Now that I'm a little older, my feelings on the topic have shifted a bit. Before anything else, I think you need to slow down and make sure that you ensure your own safety and mental health.
If you believe that revealing this change to your followers could result in backlash online that would affect you emotionally, it's crucial to prepare by turning off anonymous asks and muting notifications from social media apps.
You should also make sure you have a non-online place to turn for support. If they used to be your community, you may feel like you've lost online friends, so make sure you don't become too isolated. Instead, lean on your IRL connections and seek support from trans-friendly people in your community.
You may even want to consider looking for a therapist-- questioning being trans can be difficult for anyone, and adding a layer of internalized transphobia doesn't help.
When you're ready to share your feelings on your blog, you should write a thoughtful post explaining your journey. You don't have to justify your identity; rather, focus on your personal growth, how your views have evolved, and how you came to understand yourself better. Acknowledge the complexity of the situation and that you're still learning.
These people were once your buddies and there's a chance you may be able to make some of them question their beliefs too if you don't lash out at them and trigger that instinctual defensive us-versus-them mindset, so I would try to keep a friendly tone even while noting that you no longer support them.

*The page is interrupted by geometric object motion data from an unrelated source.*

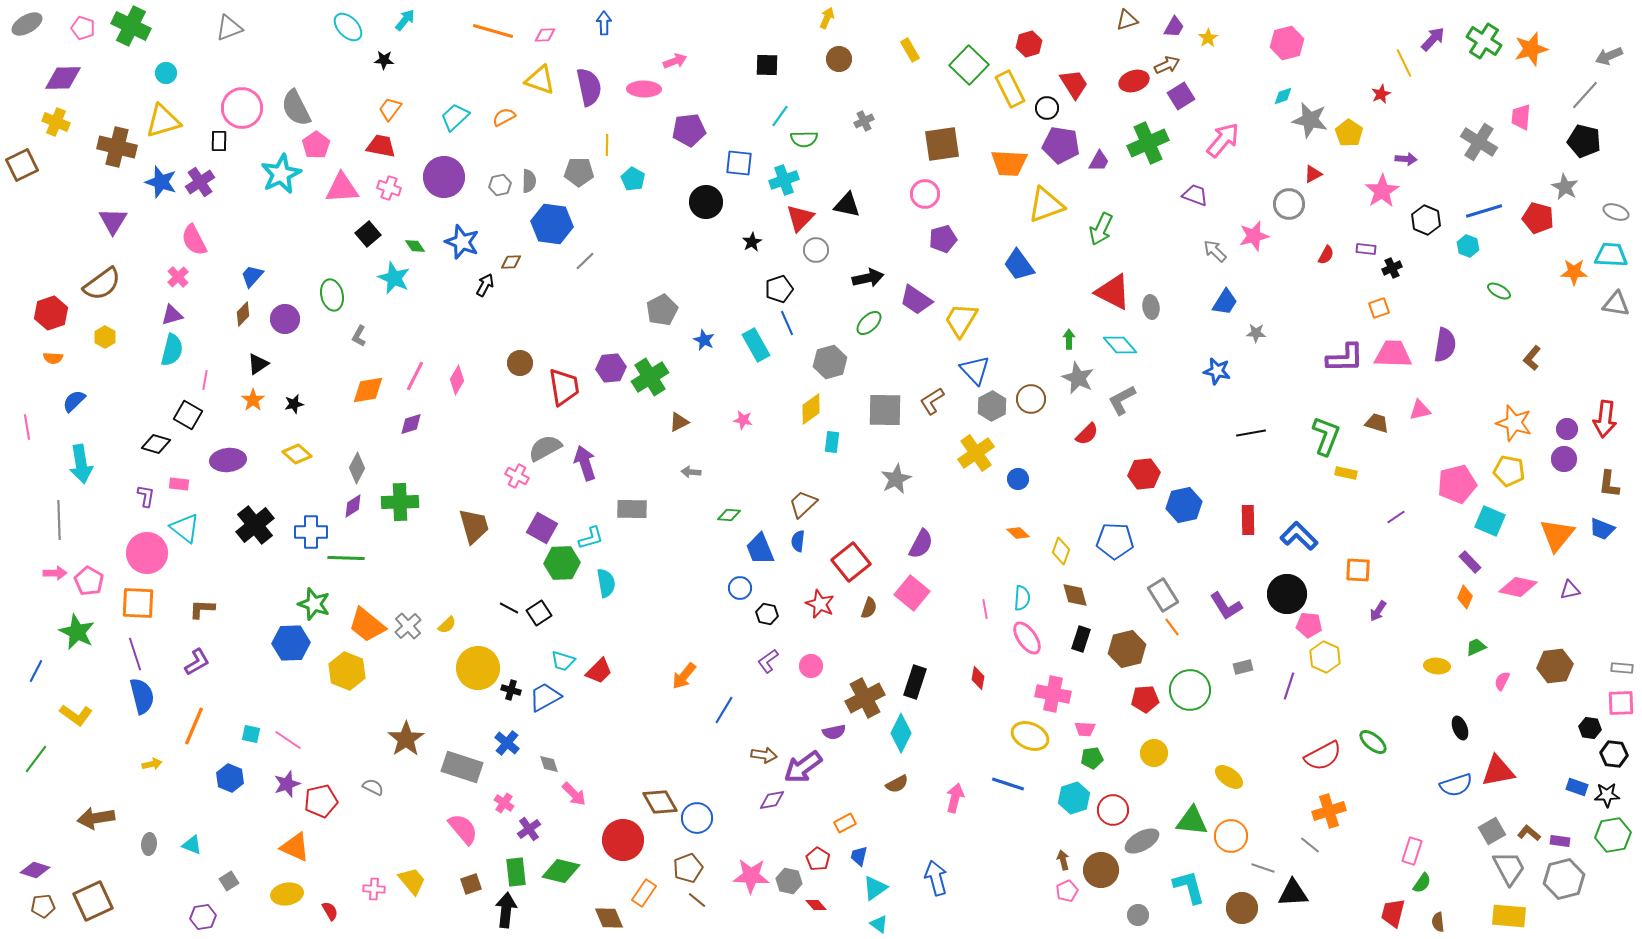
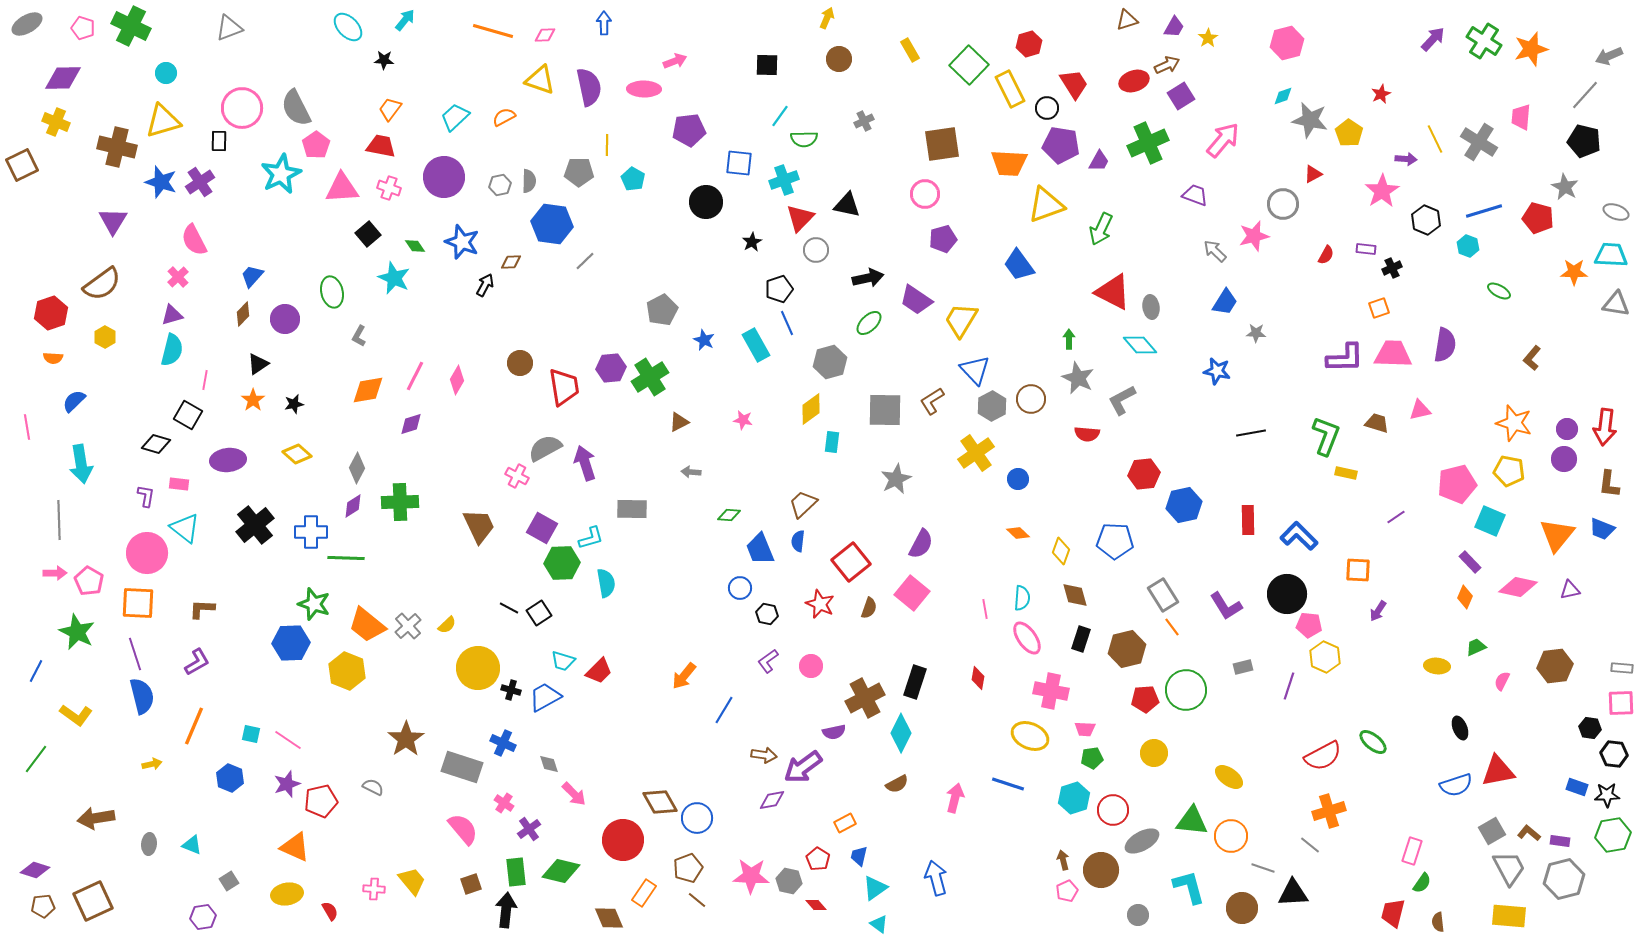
yellow line at (1404, 63): moved 31 px right, 76 px down
gray circle at (1289, 204): moved 6 px left
green ellipse at (332, 295): moved 3 px up
cyan diamond at (1120, 345): moved 20 px right
red arrow at (1605, 419): moved 8 px down
red semicircle at (1087, 434): rotated 50 degrees clockwise
brown trapezoid at (474, 526): moved 5 px right; rotated 9 degrees counterclockwise
green circle at (1190, 690): moved 4 px left
pink cross at (1053, 694): moved 2 px left, 3 px up
blue cross at (507, 743): moved 4 px left; rotated 15 degrees counterclockwise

So thank your followers for their support and engagement over the years, but tell them you aren't comfortable staying part of their community now that you've realized that the beliefs underpinning the group are doing damage and you are trying to unlearn that type of thinking.
Gently challenge any misconceptions you once held or promoted. Clarify that being trans and feminist are not mutually exclusive and that everyone deserves respect and equality, regardless of their gender identity.
If you're comfortable, share resources that helped you on your journey. This could be educational materials, support groups, books you found helpful, or contact information for trans-supportive LGBTQ+ organizations. If there's anything you'd recommend to others who were once in the same place as you were on getting out, this is the time to share your advice.
Understand that reactions will likely be mixed. Some followers may feel confused, betrayed, or angry, while others might be supportive or even share their similar experiences. Remember, you're not responsible for their reactions and you don't need to respond to them if you don't want to argue and they aren't willing to have a respectful conversation.
Be clear about your boundaries. Let your followers know what kind of comments you're willing to engage with and that hate or harassment won't be tolerated. You can even stop engaging with the account altogether if you don't think you can deal with the hate that you may receive.
You don't have to post about this immediately. Again, it's okay to take as much time as you need to feel ready. It's okay to wait until you're in a safe and stable position before making any announcements.
If you do post about it and get hate, remind yourself that you're doing the right thing by letting go of that community, and that you're not only making the right choice for your own life in allowing yourself the freedom to explore your gender identity but you're also doing the right thing overall since you're now standing up for the trans community (late is better than never!) and no longer encouraging transphobic narratives.
If you feel that your current blog is no longer a space where you can express yourself authentically, consider starting a new blog or platform where you can write freely about your experiences and beliefs. Or just get offline altogether-- your digital detox is what started this, so maybe it's healthy for you to continue it for a while!
If you tell someone "I support trans folks" and they send you hate, that person is not your friend anyway. This is an opportunity to meet nice people who you can be yourself with. I would really encourage you to connect with IRL activists who are actually regularly volunteering and doing something concrete for their community if you have the opportunity.
When I was in high school, I volunteered at my local library's teen advisory board, and when I was in college I volunteered at a local hospital and through my college. This weekend I'm starting training for volunteering in-person for my town's emergency preparedness group which also does things like help to unload trucks for the food pantry, and I also volunteer remotely for two organizations online.
I'm really pushing for you to get out and volunteer (online or IRL) because I know one draw of the radfem community is feeling like you're an activist and that you're supporting women's rights and protecting and defending women. And it is important to support women's rights and protect and defend women! But there are other ways to do that beyond running a hateful blog attacking trans women.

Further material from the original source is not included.